CVs can show experience. Interviews can show confidence. But the traits that matter most inside specialist firms are often behavioral: judgment, ownership, trust, and the ability to contribute without needing constant direction or validation.

Patrick describes one of the strongest signals as forward movement.

“The people who do well here tend to see what needs to happen and start moving toward it,” he says. “Not aggressively. Not politically. They just naturally take responsibility for momentum.”

That mindset also shapes how companies inside Newground work with each other. Recommendations carry weight because they are tied closely to personal credibility. People put their own reputation behind the people they bring into the alliance.

“When we recruit senior people, trust becomes the deciding factor surprisingly often,” Patrick says. “The real question is usually: would I trust my own reputation recommending this person to a customer?”

“In specialist environments, reputation compounds very quickly,” Per says. “That’s why personal recommendations carry so much weight. People are effectively lending out trust they spent years building.”

That creates an environment where trust matters more than hierarchy, and reputation matters more than internal politics.

It also changes how people develop.

“In these environments, progression becomes less about managing visibility and more about expanding responsibility.”

The people who advance are often the ones who consistently create clarity, strengthen the people around them, and make complex situations easier to move through.

Patrick believes that is part of why many people coming from larger organizations experience a period of adjustment.
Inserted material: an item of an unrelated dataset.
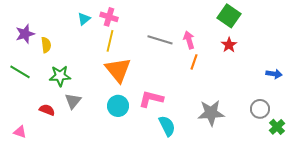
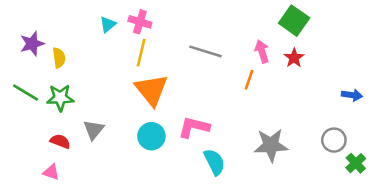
pink arrow: (189, 40) -> (262, 51), moved
green star: (60, 76) -> (60, 98), moved
pink triangle: (20, 132) -> (51, 172), moved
“In more layered organizations, structures absorb a lot of friction,” he says. “In specialist firms, people absorb it themselves. That requires a different level of ownership.”

Per believes that difference ultimately shapes the culture itself.

“A lot of company cultures are built around managing risk,” he says. “Specialist firms are often built around enabling judgment. That attracts a slightly different type of person.”

Over time, that ownership becomes part of the culture itself. Not as a formal value statement, but as a shared expectation between people who trust each other to operate at a high level without constant oversight.

The companies inside Newground may differ in expertise, focus, and market. But across the alliance, the people who thrive inside these firms tend to recognize each other almost immediately. Not through titles or status, but through how they operate when structure stops carrying them.